(Dataset entries)
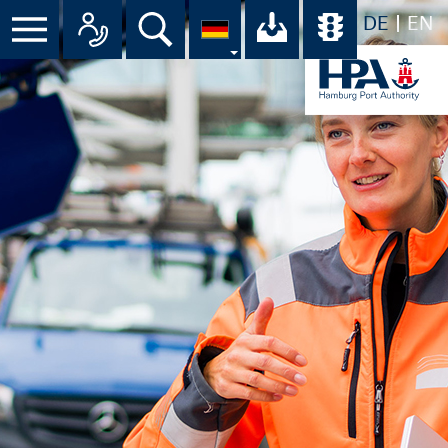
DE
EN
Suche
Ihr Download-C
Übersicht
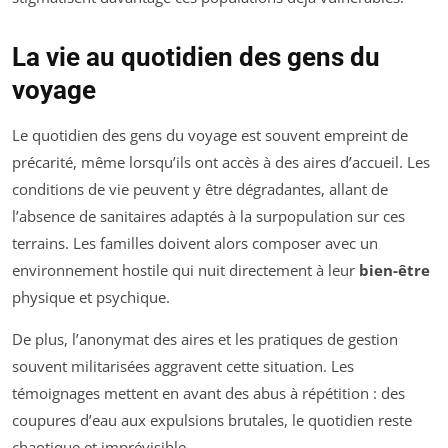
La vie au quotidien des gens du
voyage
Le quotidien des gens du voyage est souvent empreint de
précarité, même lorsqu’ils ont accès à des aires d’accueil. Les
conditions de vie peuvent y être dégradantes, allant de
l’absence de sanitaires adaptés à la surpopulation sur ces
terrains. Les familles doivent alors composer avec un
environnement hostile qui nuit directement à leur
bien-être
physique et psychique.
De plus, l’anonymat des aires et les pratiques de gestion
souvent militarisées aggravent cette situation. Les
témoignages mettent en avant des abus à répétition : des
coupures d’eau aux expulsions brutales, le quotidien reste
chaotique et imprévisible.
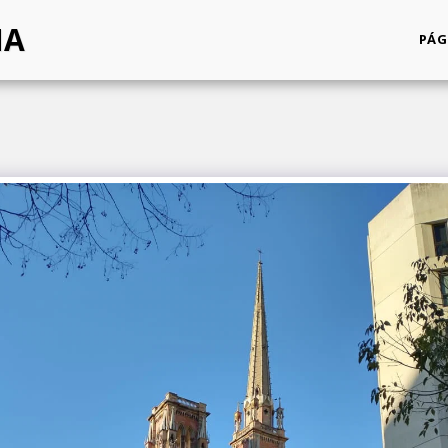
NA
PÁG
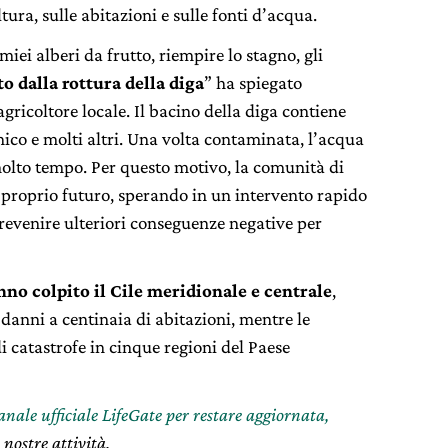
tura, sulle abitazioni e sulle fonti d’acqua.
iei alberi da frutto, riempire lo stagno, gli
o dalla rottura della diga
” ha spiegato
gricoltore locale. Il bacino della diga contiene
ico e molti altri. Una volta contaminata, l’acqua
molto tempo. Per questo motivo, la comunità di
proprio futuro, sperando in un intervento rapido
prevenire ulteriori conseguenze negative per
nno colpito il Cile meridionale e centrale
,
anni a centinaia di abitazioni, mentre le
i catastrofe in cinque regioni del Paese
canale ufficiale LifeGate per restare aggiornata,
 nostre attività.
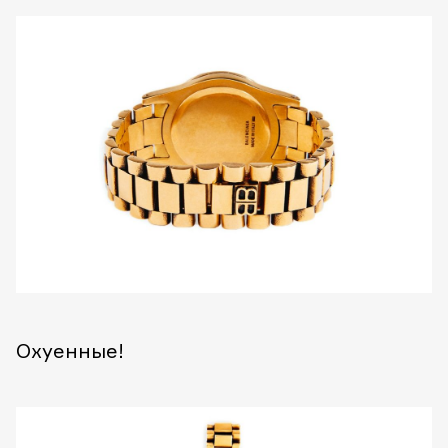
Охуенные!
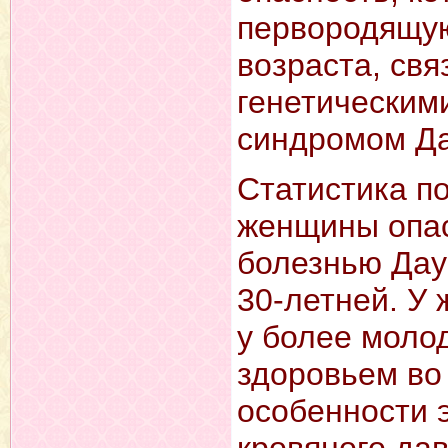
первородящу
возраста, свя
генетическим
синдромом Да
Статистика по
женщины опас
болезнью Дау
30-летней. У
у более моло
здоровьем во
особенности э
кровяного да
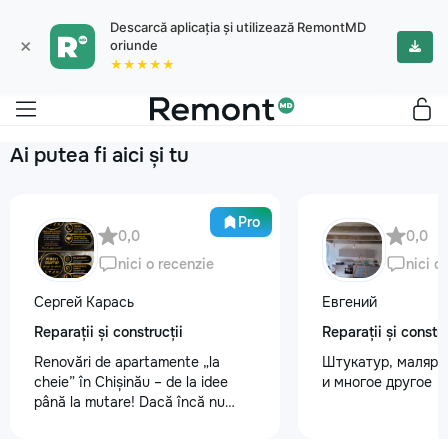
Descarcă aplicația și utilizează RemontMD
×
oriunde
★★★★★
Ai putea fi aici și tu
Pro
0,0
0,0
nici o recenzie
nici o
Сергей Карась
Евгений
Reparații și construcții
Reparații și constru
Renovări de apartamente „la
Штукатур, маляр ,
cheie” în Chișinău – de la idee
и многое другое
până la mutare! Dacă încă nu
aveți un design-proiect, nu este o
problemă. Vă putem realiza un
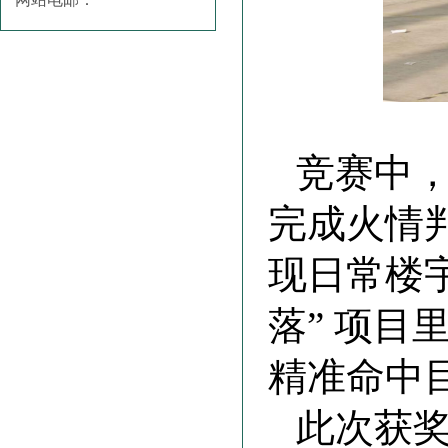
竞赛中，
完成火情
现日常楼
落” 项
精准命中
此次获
...
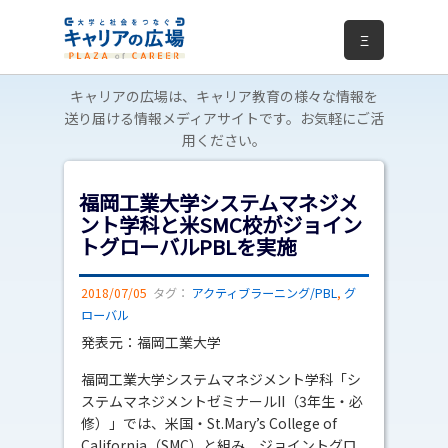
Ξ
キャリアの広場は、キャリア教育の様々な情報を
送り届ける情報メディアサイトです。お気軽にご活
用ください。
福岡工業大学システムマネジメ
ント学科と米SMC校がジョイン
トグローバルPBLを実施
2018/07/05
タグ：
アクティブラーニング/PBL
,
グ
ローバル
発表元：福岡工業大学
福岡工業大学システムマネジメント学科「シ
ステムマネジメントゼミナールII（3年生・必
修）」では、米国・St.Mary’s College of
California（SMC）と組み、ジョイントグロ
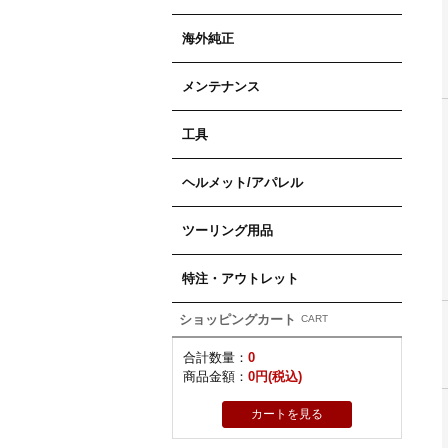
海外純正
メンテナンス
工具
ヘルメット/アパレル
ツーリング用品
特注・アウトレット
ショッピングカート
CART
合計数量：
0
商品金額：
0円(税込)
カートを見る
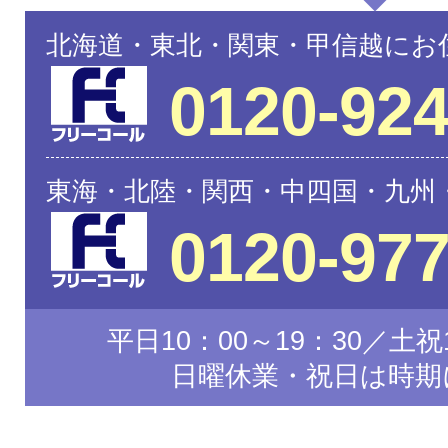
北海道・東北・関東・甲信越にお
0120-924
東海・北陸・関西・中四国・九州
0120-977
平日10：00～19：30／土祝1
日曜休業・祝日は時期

Task brief:
Look over the data above and show each line that contains "della".

Solution below:
o dalla rottura della diga
gricoltore locale. Il bacino della diga contiene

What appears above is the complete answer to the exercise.